Material for the task
>>>>>

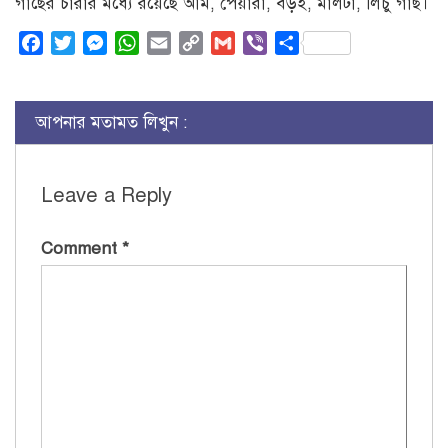
গাছের চারার মধ্যে রয়েছে আম, পেয়ারা, বড়ই, মালটা, লিচু গাছ।
Facebook
Twitter
Messenger
WhatsApp
Email
Copy
Gmail
Viber
Share
Link
আপনার মতামত লিখুন :
Leave a Reply
Comment
*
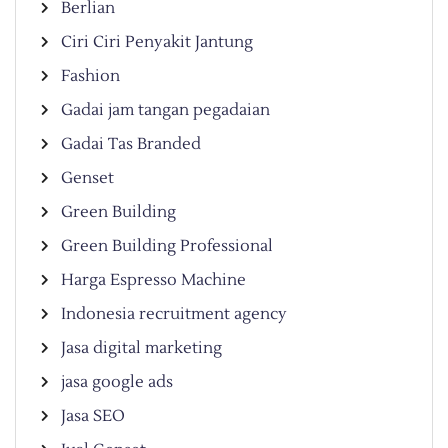
Berlian
Ciri Ciri Penyakit Jantung
Fashion
Gadai jam tangan pegadaian
Gadai Tas Branded
Genset
Green Building
Green Building Professional
Harga Espresso Machine
Indonesia recruitment agency
Jasa digital marketing
jasa google ads
Jasa SEO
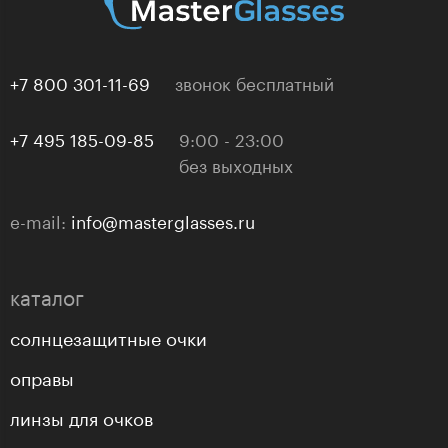
+7 800 301-11-69
звонок бесплатный
+7 495 185-09-85
9:00 - 23:00
без выходных
e-mail:
info@masterglasses.ru
каталог
солнцезащитные очки
оправы
линзы для очков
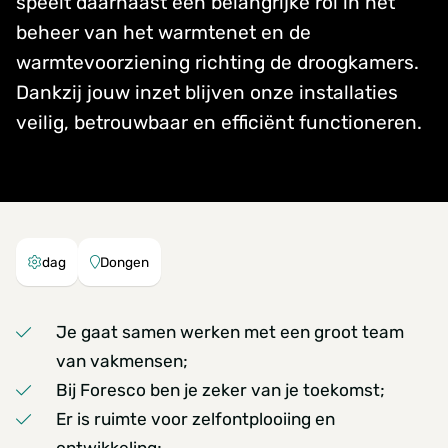
speelt daarnaast een belangrijke rol in het
beheer van het warmtenet en de
warmtevoorziening richting de droogkamers.
Dankzij jouw inzet blijven onze installaties
veilig, betrouwbaar en efficiënt functioneren.
dag
Dongen
Je gaat samen werken met een groot team
van vakmensen;
Bij Foresco ben je zeker van je toekomst;
Er is ruimte voor zelfontplooiing en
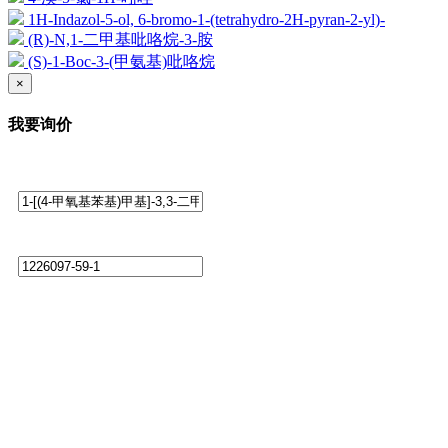
1H-Indazol-5-ol, 6-bromo-1-(tetrahydro-2H-pyran-2-yl)-
(R)-N,1-二甲基吡咯烷-3-胺
(S)-1-Boc-3-(甲氨基)吡咯烷
×
我要询价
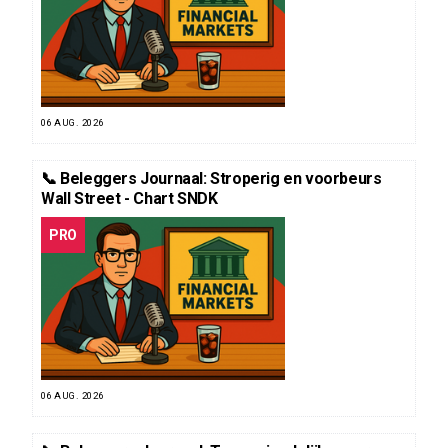
06 AUG. 2026
📞 Beleggers Journaal: Stroperig en voorbeurs
Wall Street - Chart SNDK
PRO
06 AUG. 2026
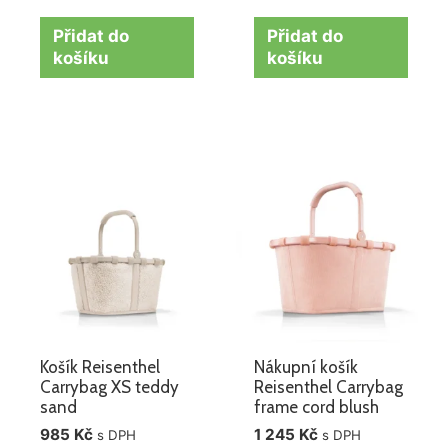
Přidat do
Přidat do
košíku
košíku
Košík Reisenthel
Nákupní košík
Carrybag XS teddy
Reisenthel Carrybag
sand
frame cord blush
985
Kč
1 245
Kč
s DPH
s DPH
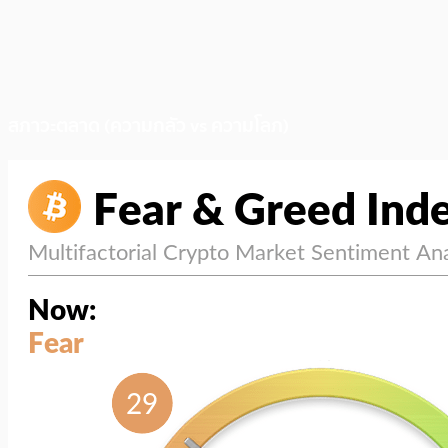
สภาวะตลาด (ความกลัว vs ความโลภ)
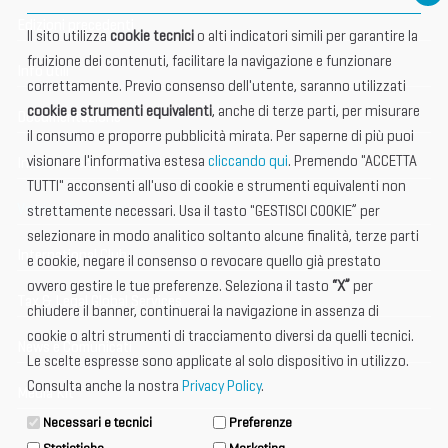
Edizioni precedenti
Il sito utilizza
cookie tecnici
o alti indicatori simili per garantire la
fruizione dei contenuti, facilitare la navigazione e funzionare
Info utili
correttamente. Previo consenso dell'utente, saranno utilizzati
cookie e strumenti equivalenti
, anche di terze parti, per misurare
Documentazione
il consumo e proporre pubblicità mirata. Per saperne di più puoi
visionare l'informativa estesa
cliccando qui
. Premendo "ACCETTA
Informazione importante
TUTTI" acconsenti all'uso di cookie e strumenti equivalenti non
Vetrina Espositori
strettamente necessari. Usa il tasto "GESTISCI COOKIE” per
selezionare in modo analitico soltanto alcune finalità, terze parti
International Club
e cookie, negare il consenso o revocare quello già prestato
ovvero gestire le tue preferenze. Seleziona il tasto
“X”
per
Tax & Legal Global Services
chiudere il banner, continuerai la navigazione in assenza di
cookie o altri strumenti di tracciamento diversi da quelli tecnici.
News e Comunicati
Le scelte espresse sono applicate al solo dispositivo in utilizzo.
Consulta anche la nostra
Privacy Policy
.
Media Kit
Necessari e tecnici
Preferenze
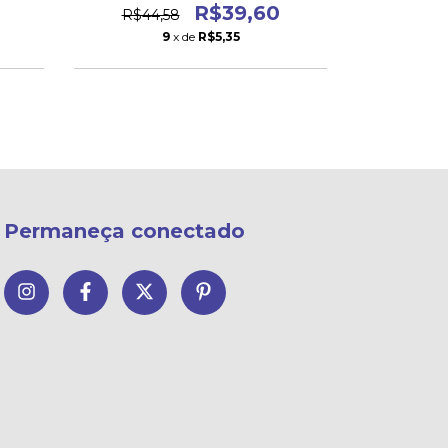
R$39,60
R$44,58
R$39,
9
x de
R$5,35
Permaneça conectado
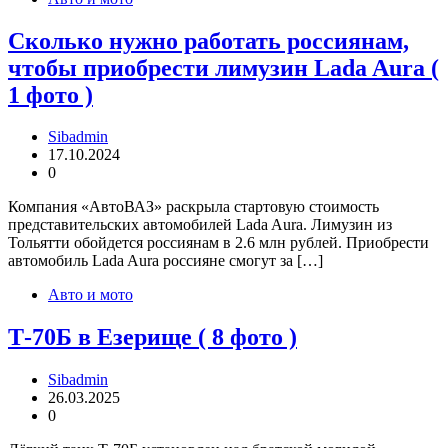
Сколько нужно работать россиянам,
чтобы приобрести лимузин Lada Aura (
1 фото )
Sibadmin
17.10.2024
0
Компания «АвтоВАЗ» раскрыла стартовую стоимость
представительских автомобилей Lada Aura. Лимузин из
Тольятти обойдется россиянам в 2.6 млн рублей. Приобрести
автомобиль Lada Aura россияне смогут за […]
Авто и мото
Т-70Б в Езерище ( 8 фото )
Sibadmin
26.03.2025
0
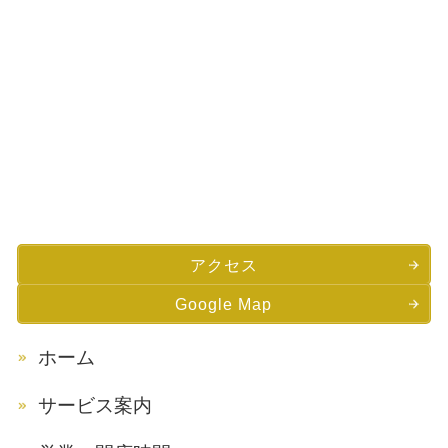
アクセス
Google Map
ホーム
サービス案内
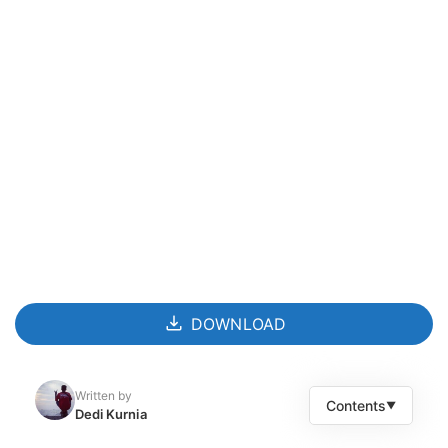
DOWNLOAD
Written by
Contents
▼
Dedi Kurnia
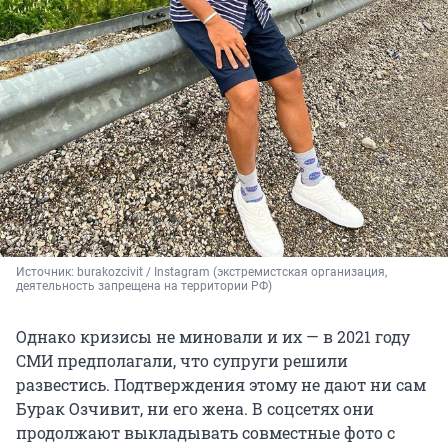
Источник: 
burakozcivit / Instagram (экстремистская организация, 
деятельность запрещена на территории РФ)
Однако кризисы не миновали и их — в 2021 году
СМИ предполагали, что супруги решили
развестись. Подтверждения этому не дают ни сам
Бурак Озчивит, ни его жена. В соцсетях они
продолжают выкладывать совместные фото с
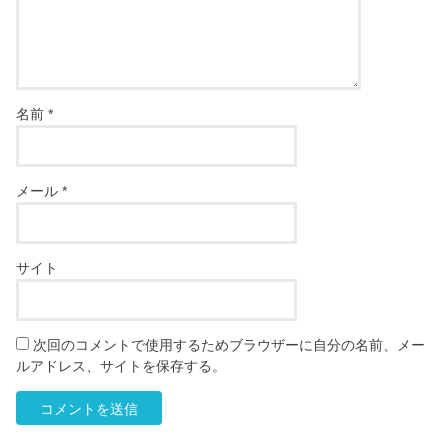
名前
*
メール
*
サイト
次回のコメントで使用するためブラウザーに自分の名前、メー
ルアドレス、サイトを保存する。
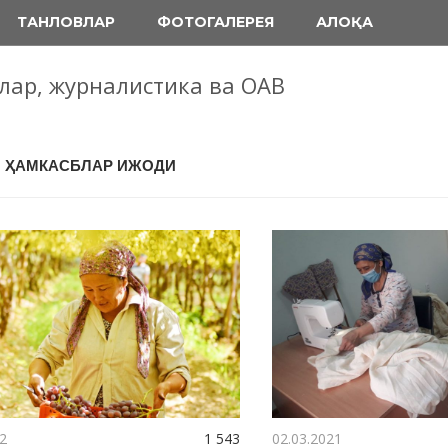
ТАНЛОВЛАР
ФОТОГАЛЕРЕЯ
АЛОҚА
блар, журналистика ва ОАВ
: ҲАМКАСБЛАР ИЖОДИ
2
1 543
02.03.2021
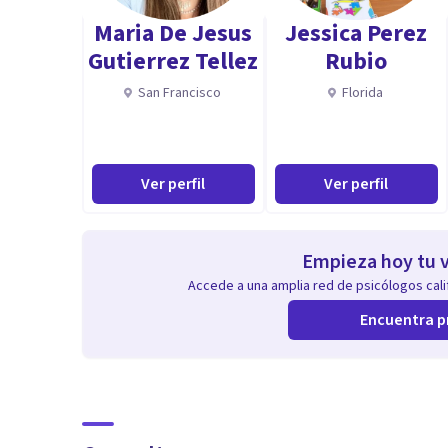
Maria De Jesus
Jessica Perez
Gutierrez Tellez
Rubio
San Francisco
Florida
Ver perfil
Ver perfil
Empieza hoy tu v
Accede a una amplia red de psicólogos calif
Encuentra p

<<<<<

Assigned task
The answer is to be the lines of the listing from the first through the one with "o alti indicatori simili per garantire la", reproduced exactly, without any pictures.

Response box
গাছের চারার মধ্যে রয়েছে আম, পেয়ারা, বড়ই, মালটা, লিচু গাছ।
Facebook
Twitter
Messenger
WhatsApp
Email
Copy
Gmail
Viber
Share
Link
আপনার মতামত লিখুন :
Leave a Reply
Comment
*
Berlian
Ciri Ciri Penyakit Jantung
Fashion
Gadai jam tangan pegadaian
Gadai Tas Branded
Genset
Green Building
Green Building Professional
Harga Espresso Machine
Indonesia recruitment agency
Jasa digital marketing
jasa google ads
Jasa SEO
+7 800 301-11-69
звонок бесплатный
+7 495 185-09-85
9:00 - 23:00
без выходных
e-mail:
info@masterglasses.ru
каталог
солнцезащитные очки
оправы
линзы для очков
speelt daarnaast een belangrijke rol in het
beheer van het warmtenet en de
warmtevoorziening richting de droogkamers.
Dankzij jouw inzet blijven onze installaties
veilig, betrouwbaar en efficiënt functioneren.
dag
Dongen
Je gaat samen werken met een groot team
van vakmensen;
Bij Foresco ben je zeker van je toekomst;
Er is ruimte voor zelfontplooiing en
1H-Indazol-5-ol, 6-bromo-1-(tetrahydro-2H-pyran-2-yl)-
(R)-N,1-二甲基吡咯烷-3-胺
(S)-1-Boc-3-(甲氨基)吡咯烷
×
我要询价
06 AUG. 2026
📞 Beleggers Journaal: Stroperig en voorbeurs
Wall Street - Chart SNDK
PRO
06 AUG. 2026
Přidat do
Přidat do
košíku
košíku
Košík Reisenthel
Nákupní košík
Carrybag XS teddy
Reisenthel Carrybag
sand
frame cord blush
985
Kč
1 245
Kč
s DPH
s DPH
สภาวะตลาด (ความกลัว vs ความโลภ)
Edizioni precedenti
Il sito utilizza
cookie tecnici
o alti indicatori simili per garantire la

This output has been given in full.